Whatever precedes the line containing "04 Something's Wrong" is not copied; that line and every line after it through the final one below are copied exactly, except pictures.

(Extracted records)
--- START ---
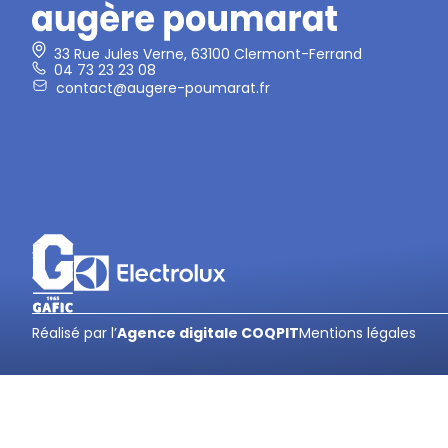
33 Rue Jules Verne, 63100 Clermont-Ferrand
04 73 23 23 08
contact@augere-poumarat.fr
Réalisé par l’
Agence digitale COQPIT
Mentions légales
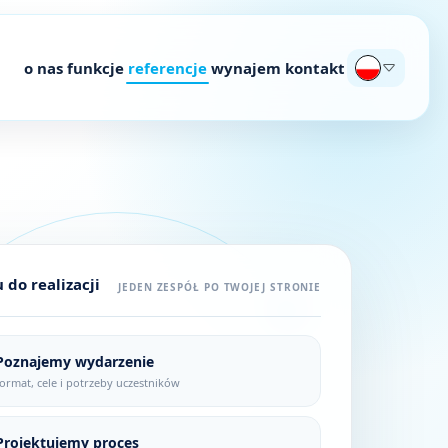
o nas
funkcje
referencje
wynajem
kontakt
do realizacji
JEDEN ZESPÓŁ PO TWOJEJ STRONIE
Poznajemy wydarzenie
format, cele i potrzeby uczestników
Projektujemy proces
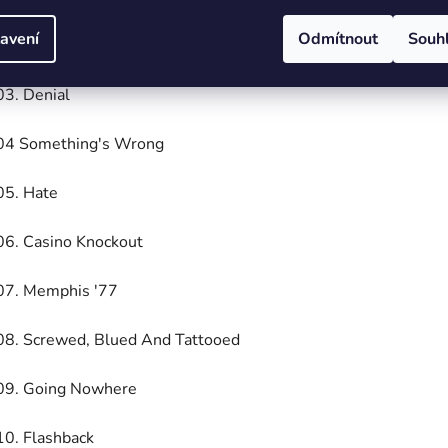
avení
Odmítnout
Souh
02. Hey Baby
03. Denial
04 Something's Wrong
05. Hate
06. Casino Knockout
07. Memphis '77
08. Screwed, Blued And Tattooed
09. Going Nowhere
10. Flashback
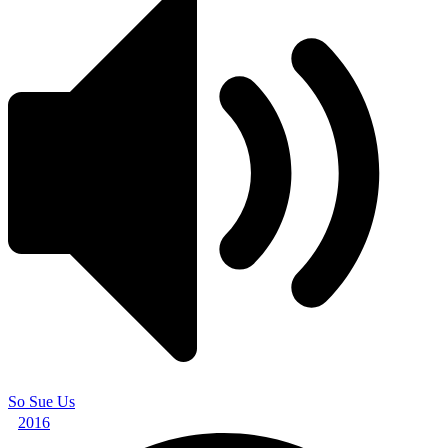
So Sue Us
2016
--- END ---
## [Answer area]
04 Something's Wrong
05. Hate
06. Casino Knockout
07. Memphis '77
08. Screwed, Blued And Tattooed
09. Going Nowhere
10. Flashback
So Sue Us
2016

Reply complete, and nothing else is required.